To Financial Giants, Everything is a “Micro-Loan”
Three years ago, the federal government used tens of billions in taxpayer dollars to save the banking system. Now, at this dire economic moment, the country needs the banks to return the favor.
–Joe Nocera, “Mr. Banker, Can You Spare a Dime?”; The New York Times (9/10/2011)
It’s hardly like anyone needs one more reason to shrink the so-called Too Big To Fail Banks.
Their losses jeopardize the financial system and broader economy.
They wield far too much political power.
And their lavish compensation exerts a siren call on modestly-paid regulators, who aspire to work for them (or already have), undermining their independence and promoting something called “regulatory capture.”
But here’s one more:
Banks whose balance sheets trip $1 trillion have no interest in making relatively tiny loans — the kind that are the bread-and-butter of small businesses.
So, Mr. Nocera’s column today documents the experience of two entrepreneurs — one on the East Coast, one on the West — and their travails trying to land a $50,000 and $500,000 loan, respectively.
The reason cited by the multiple, big banks who turned them down was “lack of collateral.”
However, you have to wonder if the real reason is that the loans being requested weren’t big enough to “move the dial” at gargantuan banks.
After all, how many $500k loans would a JP Morgan or Citigroup have to make to have a real impact on their bottom line?
How much easier to lend a Fortune 500 company $1 billion (or three).

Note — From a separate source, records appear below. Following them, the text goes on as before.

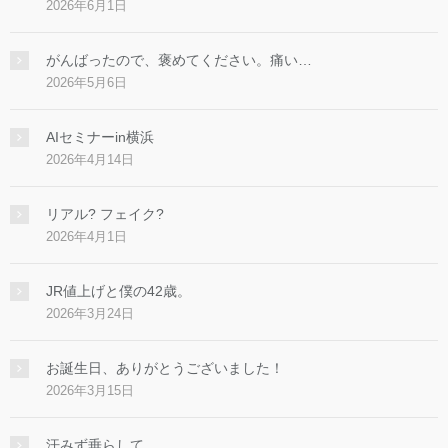
2026年6月1日
がんばったので、褒めてください。痛い…
2026年5月6日
AIセミナーin横浜
2026年4月14日
リアル? フェイク?
2026年4月1日
JR値上げと僕の42歳。
2026年3月24日
お誕生日、ありがとうございました！
2026年3月15日
汗みず垂らして。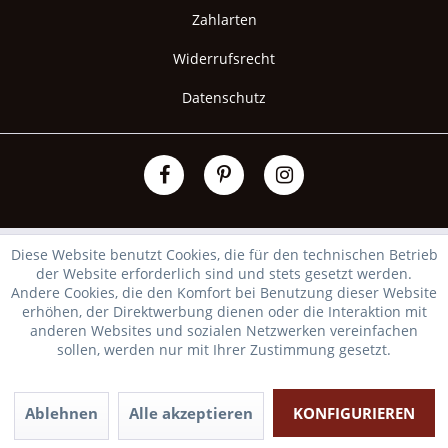
Zahlarten
Widerrufsrecht
Datenschutz
Diese Website benutzt Cookies, die für den technischen Betrieb
der Website erforderlich sind und stets gesetzt werden.
Andere Cookies, die den Komfort bei Benutzung dieser Website
erhöhen, der Direktwerbung dienen oder die Interaktion mit
anderen Websites und sozialen Netzwerken vereinfachen
sollen, werden nur mit Ihrer Zustimmung gesetzt.
Ablehnen
Alle akzeptieren
KONFIGURIEREN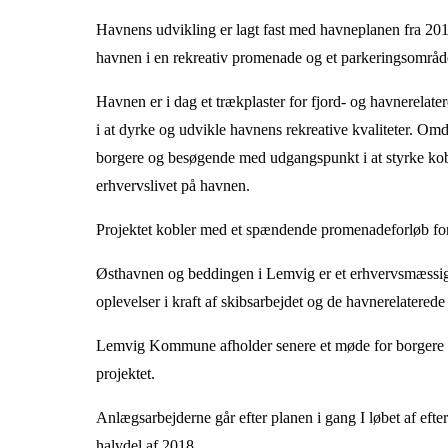
Havnens udvikling er lagt fast med havneplanen fra 2010
havnen i en rekreativ promenade og et parkeringsområd
Havnen er i dag et trækplaster for fjord- og havnerelatere
i at dyrke og udvikle havnens rekreative kvaliteter. Om
borgere og besøgende med udgangspunkt i at styrke kob
erhvervslivet på havnen.
Projektet kobler med et spændende promenadeforløb for
Østhavnen og beddingen i Lemvig er et erhvervsmæssig
oplevelser
i kraft af skibsarbejdet og de havnerelaterede
Lemvig Kommune afholder senere et møde for borgere og
projektet.
Anlægsarbejderne går efter planen i gang I løbet af efte
halvdel af 2018.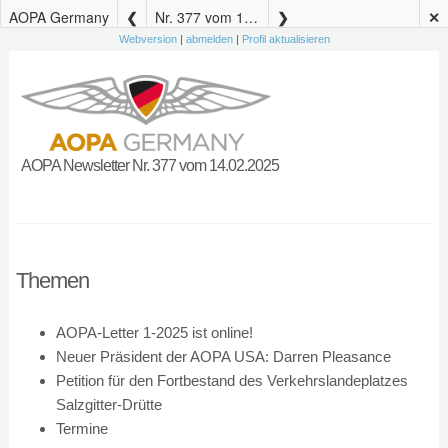
AOPA Germany
Nr. 377 vom 14.02.2025
✕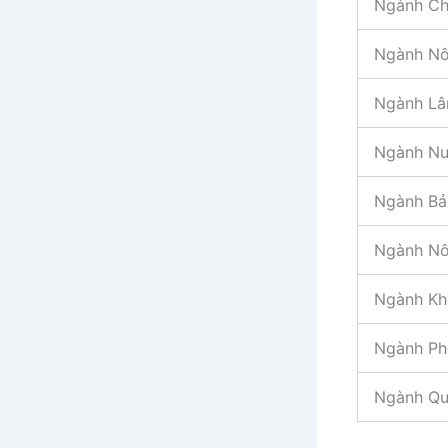
Ngành Ch
Ngành Nô
Ngành Lâ
Ngành Nuô
Ngành Bả
Ngành Nô
Ngành Kh
Ngành Phá
Ngành Quả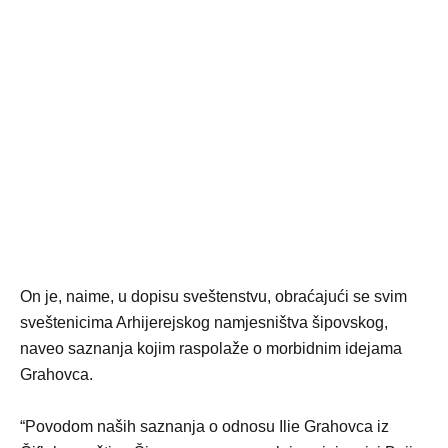
On je, naime, u dopisu sveštenstvu, obraćajući se svim
sveštenicima Arhijerejskog namjesništva šipovskog,
naveo saznanja kojim raspolaže o morbidnim idejama
Grahovca.
“Povodom naših saznanja o odnosu Ilie Grahovca iz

Except, of course, such companies have neither the need nor the incentive to borrow at the moment, thanks to their unprecedented cash hoards and the soft economy.
Too Much Cash — and Too Little
So, which companies do want to borrow now?
Smaller, entrepreneurial companies like the one Mr. Nocera documents.
And exactly who is willing to lend to them?
Yup . . . small, local banks — such as the one that ultimately funded the West Coast entrepreneur.